Karl Koch | On adding homepage delight
Briefly

Karl Koch | On adding homepage delight
"Springs as material The shelf uses a single spring config for every animated property: { stiffness: 200, damping: 24, mass: 1 }. I tried a bunch of values. Stiffer felt snappy but harsh; softer felt mushy. This sits in between, responsive enough that it doesn't lag behind your cursor, but soft enough that the motion has weight."
"Deflection When you hover a record, it lifts. Its siblings don't stay put but deflect away, as if you'd nudged them. The push falls off with distance: records further from the hovered one move less. The formula is simple - pushAmount = 16 / Math.max(1, Math.abs(distance) * 0.6) - but the effect is that the whole row breathes with you."

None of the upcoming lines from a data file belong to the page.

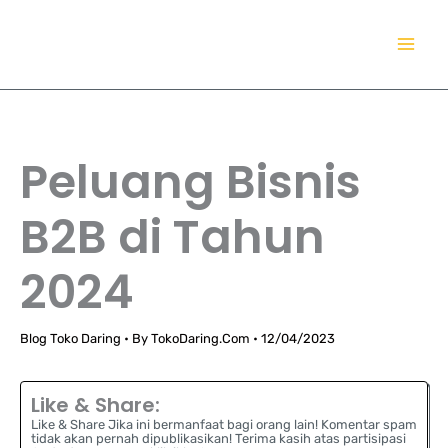
Lewati
TokoDaring.Com
ke
an eCommerce Airline!
konten
Peluang Bisnis
B2B di Tahun
2024
Blog Toko Daring
• By
TokoDaring.Com
•
12/04/2023
Like & Share:
Like & Share Jika ini bermanfaat bagi orang lain! Komentar spam
tidak akan pernah dipublikasikan! Terima kasih atas partisipasi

"Fast mouse sweeps across the shelf used to trigger a flicker of hovers. Annoying. I added velocity gating: if your cursor is moving faster than about 0.8 px/ms when it enters a record, we ignore the hover. You have to slow down to select something. It feels right. You're not supposed to accidentally land on a record when you're just passing through."
A music releases section was built as an interactive shelf component rather than a static grid, mimicking the physical experience of flipping through vinyl records. The component incorporates multiple craft decisions: spring physics with balanced stiffness and damping creates responsive yet weighted motion; deflection physics makes neighboring records move away when one is hovered, with the effect diminishing by distance; velocity gating prevents accidental hovers during fast cursor movements, requiring deliberate slowing to select items. These layered interactions combine to create a tangible, intentional user experience that reflects the personal nature of music curation.